Objective: The objective of the study was to analyze a single center's experience in the treatment of pancreatic carcinoma with a combination of pancreatic resection and intraoperative radiation therapy (IORT).
Summary background data: Pancreatic cancer is the most lethal form of gastrointestinal malignancy. Historically, it carries a 20% 1-year survival and a 5-year survival of 3% to 5%. Since 1987, patients at Thomas Jefferson University Hospital have been offered IORT in an attempt to improve their survival.

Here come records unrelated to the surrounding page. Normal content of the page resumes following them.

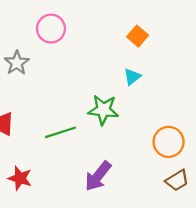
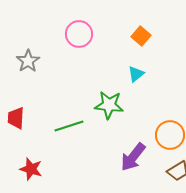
pink circle: (51, 29) -> (79, 34), moved
purple arrow: (98, 176) -> (133, 157), moved

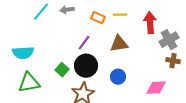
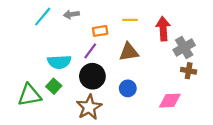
orange rectangle: (98, 18) -> (100, 31), moved, turned -32
cyan semicircle: (23, 53) -> (59, 62), moved
green square: (62, 70) -> (54, 86), moved

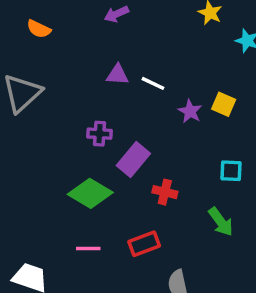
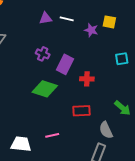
purple cross: (99, 134) -> (43, 54), turned 32
green arrow: (221, 222) -> (122, 108), moved
red rectangle: (144, 244) -> (82, 111), turned 30
pink line: (88, 249) -> (52, 135), moved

Methods: The authors reviewed all patients treated at Thomas Jefferson University Hospital with pancreatic adenocarcinoma from 1987 to 1994. From this population, 14 patients were identified who received IORT in conjunction with curative surgery. Duration of hospital stay, perioperative complications, duration of postoperative ileus, and survival were assessed by retrospective review.
Results: Of the 14 patients, 6 were male and 8 were female. Patient median age was 61. Six patients had stage I disease, 2 had stage II, 6 had stage III. Two patients had total pancreatectomy, 2 had distal pancreatectomy, and the remaining had pancreaticoduodenectomy (Whipple resection). Median survival was 16 months with a 15.5% 5-year survival. Postoperative complications, duration of hospital stay, and duration of postoperative ileus were not adversely affected by the addition of IORT when compared to in-house control subjects.
Conclusions: Intraoperative radiation therapy is a useful adjunct to surgical resection as treatment of pancreatic cancer. The authors' data suggested it can prolong median survival and long-term survival without adding significant morbidity.